Filme tem como pano de fundo os distúrbios de Detroit de 1967, que foram iniciados por uma invasão policial a um bar sem licença na ala oeste da cidade. Os confrontos tornaram-se violentos, resultando na morte de 39 pessoas e deixando centenas de feridos em tumultos que duraram cinco dias.

(Detroit) – Histórico. Estados Unidos, 2017.

De Kathryn Bigelow. Com John Boyega, Anthony Mackie, Chris Chalk, Nathan Davis Jr., Kaitlyn Dever, Austin Hébert, Joseph David-Jones, Malcolm David Kelley, John Krasinski, Jacob Latimore, Jason Mitchell e Hannah Murray. 2h23min. Distribuidora: Imagem Filmes. Classificação: 16 anos.
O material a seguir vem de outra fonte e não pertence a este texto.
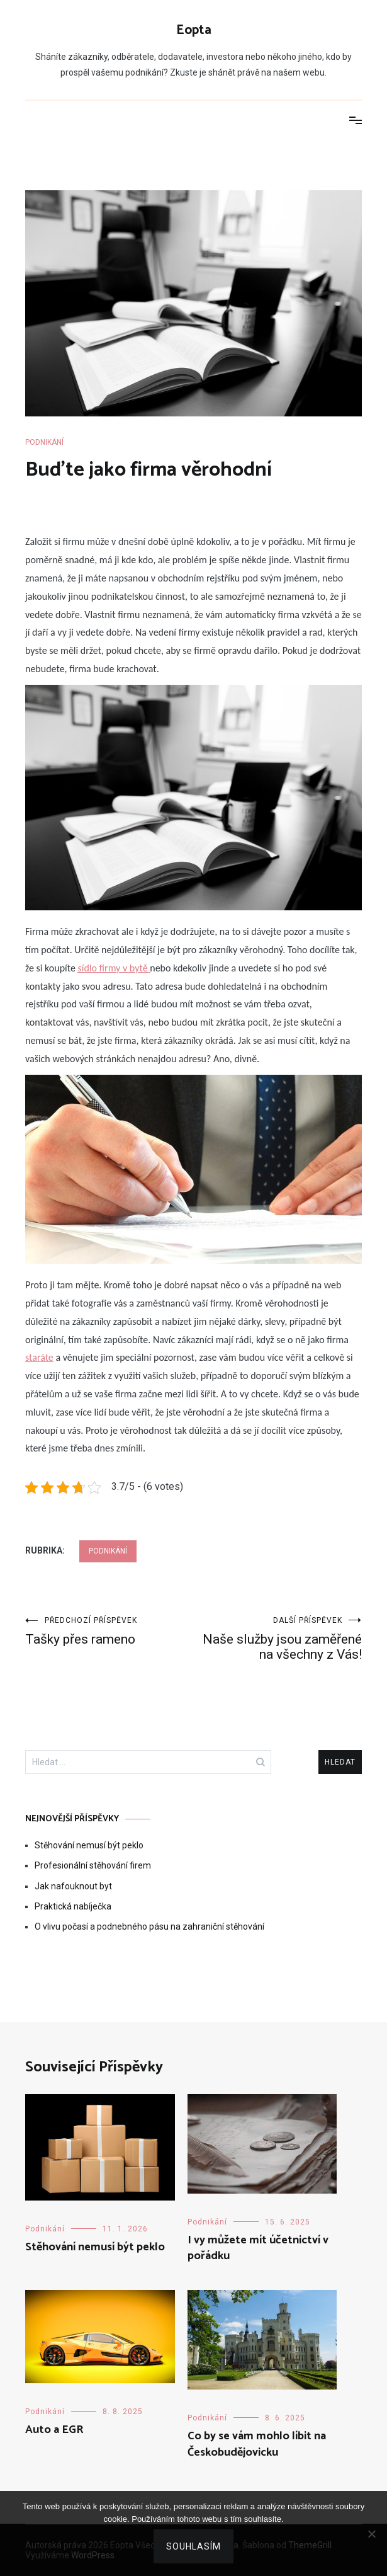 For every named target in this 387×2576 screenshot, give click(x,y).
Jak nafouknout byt (73, 1886)
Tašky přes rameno (109, 1631)
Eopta (193, 30)
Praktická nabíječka (73, 1906)
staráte (39, 1357)
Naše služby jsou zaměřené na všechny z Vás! (278, 1639)
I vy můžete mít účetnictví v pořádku (258, 2248)
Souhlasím (193, 2546)
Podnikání (44, 442)
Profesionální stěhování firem (93, 1865)
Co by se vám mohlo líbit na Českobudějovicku (257, 2444)
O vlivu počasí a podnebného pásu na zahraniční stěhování (149, 1926)
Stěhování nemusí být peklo (89, 1845)
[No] (371, 2533)
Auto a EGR (54, 2429)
FESTIVAL DO RIO 2017 – Exibição na Mostra Panorama do Cinema Mundial

Nível Exemplar

Detroit em Rebelião


O horror da guerra em um âmbito urbano

Kathryn Bigelow é uma diretora frequentemente interessada em explorar as marcas que momentos históricos de guerra deixam nas pessoas e na sociedade. Se antes ela o fez com Guerra ao Terror ou A Hora Mais Escura, agora ela aborda o aspecto da guerra em um âmbito mais urbano, focando em um fato trágico da história dos Estados Unidos. Contar histórias como estas é uma tarefa normalmente ingrata, que Bigelow assume para si mesma. Apesar de ser um filme em uma escala mais contida, diferente da amplitude de uma Guerra do Iraque, Detroit em Rebelião possui um alcance muito maior pela temática que aborda, o que faz Bigelow perder a mão de vez quando.
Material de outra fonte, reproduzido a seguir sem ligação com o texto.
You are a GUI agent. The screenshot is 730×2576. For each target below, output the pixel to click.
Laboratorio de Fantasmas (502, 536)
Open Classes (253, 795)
Longe de sofrer de uma falta de perspectiva, Detroit em Rebelião é conduzido com um misto de cautela e rigidez, que vão assumindo tons mais extremos à medida que a história se aproxima do caso do Argel Motel, que aconteceu durante os conflitos raciais de Detroit em 1967. Em torno deste evento (o confinamento ilegal de negros norte-americanos em que três deles foram mortos por policiais racistas), o filme se organiza a partir de um primeiro ato, o melhor, com o caos urbano em escalada, um segundo ato sufocante e doloroso de assistir por causa dos acontecimentos no Motel, e um terceiro ato que retorna pacientemente às consequências e conclusões do caso que é o centro da história.
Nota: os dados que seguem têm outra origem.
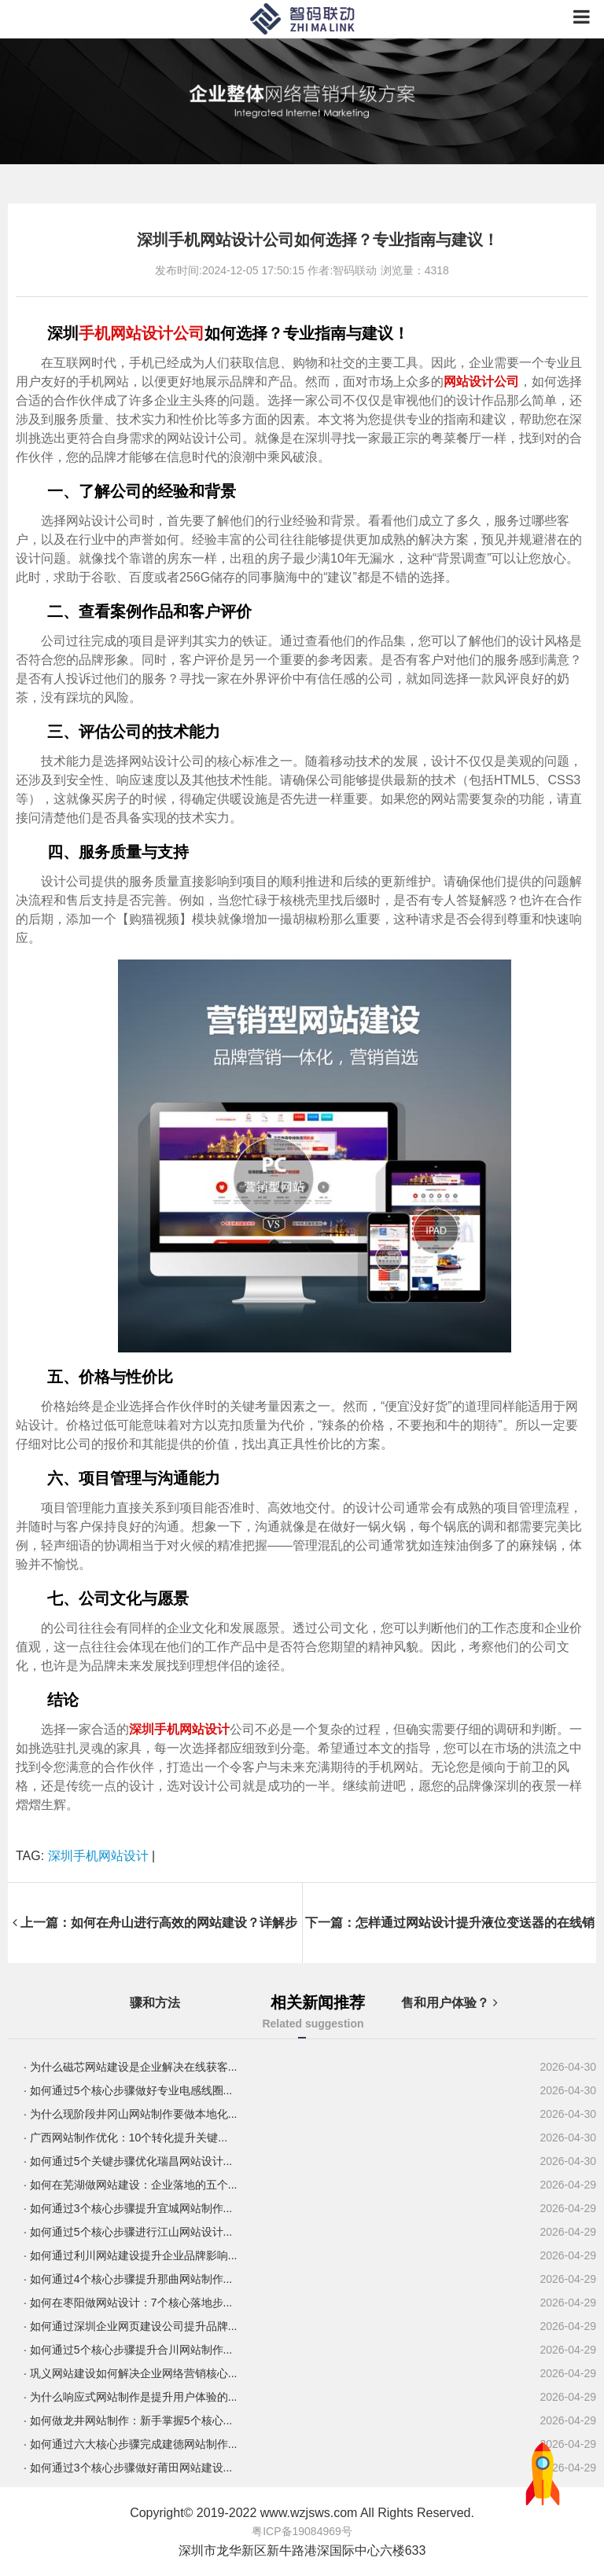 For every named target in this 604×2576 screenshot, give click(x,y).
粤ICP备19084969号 (302, 2531)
De acordo com esta construção, que é bem clara e direta, o trabalho de Bigelow é articulado em torno de um eixo: mostrar as relações de violência e racismo que regem as interações entre os diferentes protagonistas e, assim, ligar os pontos um a um para obter uma visão geral desse mal que, até hoje, corrói a sociedade norte-americana (e o mundo). O filme, assim, faz com que situações complexas passem de um ponto de vista para o outro, com muitas tomadas em close, sempre olhando mais de perto, com foco em gestos e olhares, permitindo um aprofundamento maior nos personagens e nas nuances da narrativa.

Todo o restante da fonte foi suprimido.